BY ANGIE JACKSON email@example.com
Traverse City Record-Eagle
---- — TRAVERSE CITY — Officials are keeping a close eye on local rivers and lakes, as forecasters are calling for another wet week.
The Traverse City area was expected to accumulate less than a quarter-inch of rain Monday, the National Weather Service said. But after a break Tuesday, forecasters expect rain and thunderstorms to roll in Wednesday evening and continue through Thursday morning.
“I would not be surprised if a few places got over an inch of rain,” said Nick Schwartz, a meteorologist with the National Weather Service in Gaylord. “The main flooding concerns we’d have right now is rises on area streams and rivers.”
It’s too early to say if the predicted rain will cause flash flooding, Schwartz said. No warnings or advisories were issued as of Monday.
Benzie County officials aren’t taking any chances. They continue to closely monitor upper Platte River in Honor, where water levels are known to rise and fall quickly.
“I have an alarm set for if it goes up two feet over the normal flows, then I am contacted automatically by that and I contact the fire chief and go out and have a look at it,” said Emergency Management Coordinator Frank Post.
Melting snow and heavy rain last week forced a woman to evacuate her home on M-115. An overflow of water at the Crystal Lake outlet near Molineaux Road caused the flooding.

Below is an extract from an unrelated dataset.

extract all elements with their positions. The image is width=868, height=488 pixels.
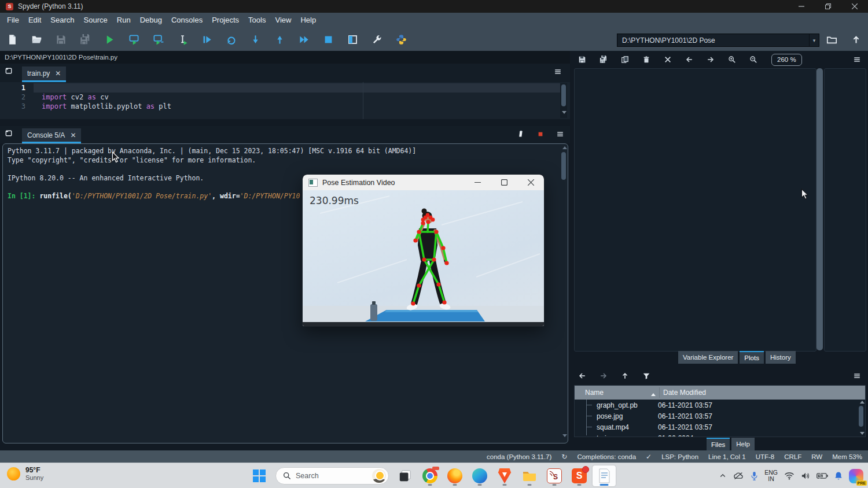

“Talking to the people, they said they’ve never seen it come up that quickly there,” Post said. “I talked to the homeowner the next day and she indicated she lived there since the 1960s and they’ve never had water levels like that.”
Post said ground frost is the main problem now because it prevents water from percolating and instead creates runoff.
Gregg Bird, Grand Traverse County emergency management supervisor, isn’t expecting anything more than the typical spring snow melt this week, but county personnel are routinely monitoring river levels.
“There’s still plenty of room in the lakes and there’s still plenty of room within the Boardman River itself. We have not gone above or reached flood stage yet,” Bird said.
Standing water in fields and drainage from the hillsides and embankments is the county’s main issue, he said.